▸ Data entries:
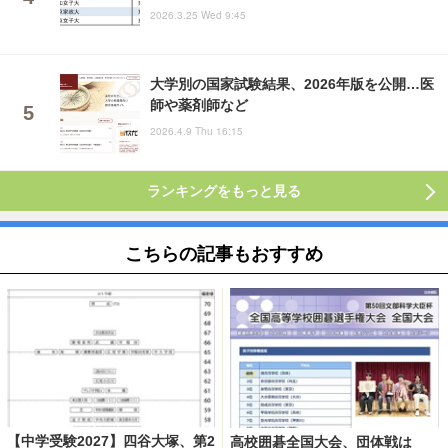
2026.3.25 Wed 9:45
大学別の国家試験結果、2026年版を公開…医
師や薬剤師など
2026.4.9 Thu 16:15
ランキングをもっと見る
こちらの記事もおすすめ
【中学受験2027】四谷大塚、第2
高校囲碁全国大会、団体戦は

▸ EXERCISE AIM: Every line above should be duplicated exactly; the pictures are to be left out.

▸ RESPONSE AREA:
2026.3.25 Wed 9:45
大学別の国家試験結果、2026年版を公開…医
師や薬剤師など
2026.4.9 Thu 16:15
ランキングをもっと見る
こちらの記事もおすすめ
【中学受験2027】四谷大塚、第2
高校囲碁全国大会、団体戦は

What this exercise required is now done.